In [None]:
# --------------------------------------------------------------
# IITB EdTech Internship 2025 – Problem ID 7
# STEP 6 & 7: Final Visualizations + Report + Experimentation
# --------------------------------------------------------------

# --------------------------------------------------------------
# 0. Mount & Imports
# --------------------------------------------------------------
from google.colab import drive
drive.mount('/content/drive')

import pandas as pd, numpy as np, os, cv2, json, random
from pathlib import Path
from scipy.ndimage import gaussian_filter
from scipy.stats import gaussian_kde
import matplotlib.pyplot as plt
import seaborn as sns
from matplotlib.patches import Rectangle
from matplotlib.backends.backend_pdf import PdfPages
from tqdm.notebook import tqdm
import warnings
warnings.filterwarnings("ignore")

# --------------------------------------------------------------
# 1. CONFIG
# --------------------------------------------------------------
CLEAN_ROOT = Path("/content/results/cleaned")
MODEL_ROOT = CLEAN_ROOT / "models"
METRICS_ROOT = CLEAN_ROOT / "metrics"
VIS_ROOT = CLEAN_ROOT / "final_report"
VIS_ROOT.mkdir(exist_ok=True)

FDM_CANVAS_DIR = METRICS_ROOT / "fdm_canvas"
TEMP_DIR = METRICS_ROOT / "temporal"
IMG_ROOT = Path("/content/data/stimuli")  # UPDATE IF NEEDED
FIX_CANVAS = CLEAN_ROOT / "fixations_canvas.csv"
EVAL_CSV = MODEL_ROOT / "model_evaluation.csv"
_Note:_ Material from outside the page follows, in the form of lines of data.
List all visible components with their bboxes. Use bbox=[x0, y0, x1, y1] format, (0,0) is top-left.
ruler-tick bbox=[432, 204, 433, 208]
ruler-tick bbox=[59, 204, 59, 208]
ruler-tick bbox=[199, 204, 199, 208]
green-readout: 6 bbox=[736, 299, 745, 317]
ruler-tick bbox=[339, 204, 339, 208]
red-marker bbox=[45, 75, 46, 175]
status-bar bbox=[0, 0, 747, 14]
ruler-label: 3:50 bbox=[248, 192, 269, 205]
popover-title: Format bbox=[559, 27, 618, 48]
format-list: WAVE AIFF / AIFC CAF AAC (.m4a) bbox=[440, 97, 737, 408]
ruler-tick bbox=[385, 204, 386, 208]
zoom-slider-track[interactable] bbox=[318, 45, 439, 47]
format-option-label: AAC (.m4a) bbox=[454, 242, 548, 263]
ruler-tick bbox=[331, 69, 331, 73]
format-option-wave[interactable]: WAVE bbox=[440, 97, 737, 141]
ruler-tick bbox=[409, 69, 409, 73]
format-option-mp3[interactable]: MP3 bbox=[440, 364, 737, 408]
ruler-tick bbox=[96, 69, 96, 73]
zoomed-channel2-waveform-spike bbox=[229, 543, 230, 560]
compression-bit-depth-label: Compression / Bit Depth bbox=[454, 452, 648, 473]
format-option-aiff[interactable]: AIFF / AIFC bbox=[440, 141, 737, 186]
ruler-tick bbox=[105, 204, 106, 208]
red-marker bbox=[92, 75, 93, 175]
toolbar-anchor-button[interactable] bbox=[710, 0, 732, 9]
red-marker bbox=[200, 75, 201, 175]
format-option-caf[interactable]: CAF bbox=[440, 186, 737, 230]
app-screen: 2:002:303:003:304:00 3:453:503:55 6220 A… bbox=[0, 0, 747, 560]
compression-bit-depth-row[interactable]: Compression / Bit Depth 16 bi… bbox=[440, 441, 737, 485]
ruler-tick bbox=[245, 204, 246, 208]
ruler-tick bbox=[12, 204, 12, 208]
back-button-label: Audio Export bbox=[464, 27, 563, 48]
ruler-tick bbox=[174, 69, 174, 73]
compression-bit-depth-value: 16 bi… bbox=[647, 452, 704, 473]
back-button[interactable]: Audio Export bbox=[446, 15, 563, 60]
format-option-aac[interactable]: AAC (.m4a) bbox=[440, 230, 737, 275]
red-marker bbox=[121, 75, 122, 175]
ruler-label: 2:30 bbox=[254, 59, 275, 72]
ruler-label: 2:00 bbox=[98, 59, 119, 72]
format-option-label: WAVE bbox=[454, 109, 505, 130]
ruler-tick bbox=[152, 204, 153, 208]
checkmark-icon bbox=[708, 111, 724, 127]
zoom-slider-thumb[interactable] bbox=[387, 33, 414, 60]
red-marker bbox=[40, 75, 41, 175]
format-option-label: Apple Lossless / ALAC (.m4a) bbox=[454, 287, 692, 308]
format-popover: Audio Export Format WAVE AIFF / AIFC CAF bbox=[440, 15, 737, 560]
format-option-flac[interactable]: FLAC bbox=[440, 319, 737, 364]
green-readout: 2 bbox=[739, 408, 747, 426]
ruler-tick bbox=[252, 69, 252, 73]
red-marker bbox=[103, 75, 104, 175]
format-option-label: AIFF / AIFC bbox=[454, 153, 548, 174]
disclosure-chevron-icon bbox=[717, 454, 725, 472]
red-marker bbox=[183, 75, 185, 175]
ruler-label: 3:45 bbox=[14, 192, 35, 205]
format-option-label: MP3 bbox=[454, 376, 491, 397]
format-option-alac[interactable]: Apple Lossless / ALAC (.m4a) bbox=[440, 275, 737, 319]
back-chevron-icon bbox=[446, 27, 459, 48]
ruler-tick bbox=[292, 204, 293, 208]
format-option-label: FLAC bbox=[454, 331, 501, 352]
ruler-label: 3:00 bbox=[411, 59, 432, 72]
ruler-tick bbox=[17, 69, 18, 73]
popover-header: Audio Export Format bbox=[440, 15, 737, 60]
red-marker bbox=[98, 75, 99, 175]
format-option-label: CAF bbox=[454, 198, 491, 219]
LOG_OUT = VIS_ROOT / "06_step6_7.log"
logging.basicConfig(filename=LOG_OUT, level=logging.INFO,
                    format="%(asctime)s | %(levelname)s | %(message)s")
log = logging.getLogger()
log.info("=== STEP 6 & 7 STARTED ===")
print("STEP 6 & 7 – Final Visualizations + Report")
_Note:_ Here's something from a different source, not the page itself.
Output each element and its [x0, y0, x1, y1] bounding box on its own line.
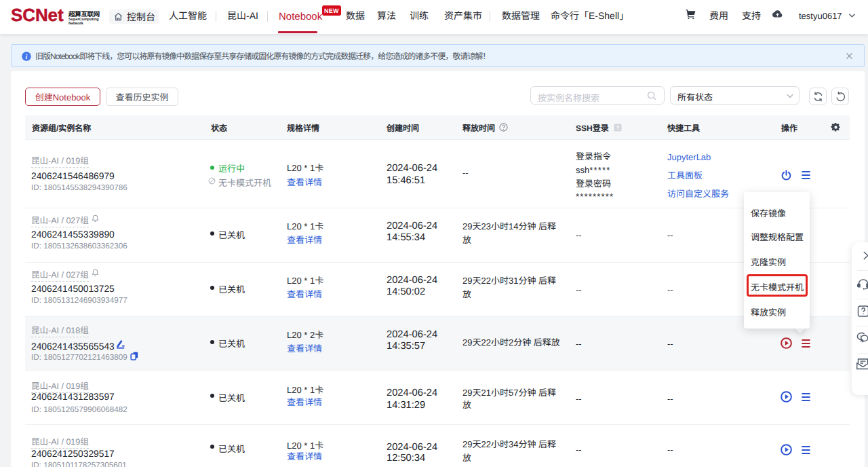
svg-text:?: ? — [616, 125, 620, 131]
svg-text:i: i — [26, 54, 28, 61]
# --------------------------------------------------------------
# 2. Load Data
# --------------------------------------------------------------
fix_canvas = pd.read_csv(FIX_CANVAS)
eval_df = pd.read_csv(EVAL_CSV) if EVAL_CSV.exists() else None

# Group-averaged FDMs (from STEP 2)
avg_fdm = {}
for diff in ['easy','medium','hard']:
    f = CLEAN_ROOT / "fdm_group_avg" / f"fdm_avg_{diff}.npy"
    if f.exists():
        mat = np.load(f)
        mat = cv2.resize(mat, (1024, 1024))
        if mat.sum() > 0: mat /= mat.sum()
        avg_fdm[diff] = mat

log.info("Loaded all data")

# --------------------------------------------------------------
# 3. Helper: Overlay FDM on Image
# --------------------------------------------------------------
def overlay_fdm(img_path, fdm, alpha=0.6, title=""):
    img = cv2.cvtColor(cv2.imread(str(img_path)), cv2.COLOR_BGR2RGB)
    img = cv2.resize(img, (1024, 1024))
    fdm_resized = cv2.resize(fdm, (1024, 1024))
    if fdm_resized.sum() > 0: fdm_resized /= fdm_resized.sum()

    plt.figure(figsize=(8,8))
    plt.imshow(img)
    plt.imshow(fdm_resized, cmap='jet', alpha=alpha)
    plt.title(title, fontsize=14)
    plt.axis('off')
    return plt.gcf()

# --------------------------------------------------------------
# 4.1 Heatmaps: Per-Difficulty FDMs on Stimuli
# --------------------------------------------------------------
print("4.1 Generating per-difficulty FDM overlays...")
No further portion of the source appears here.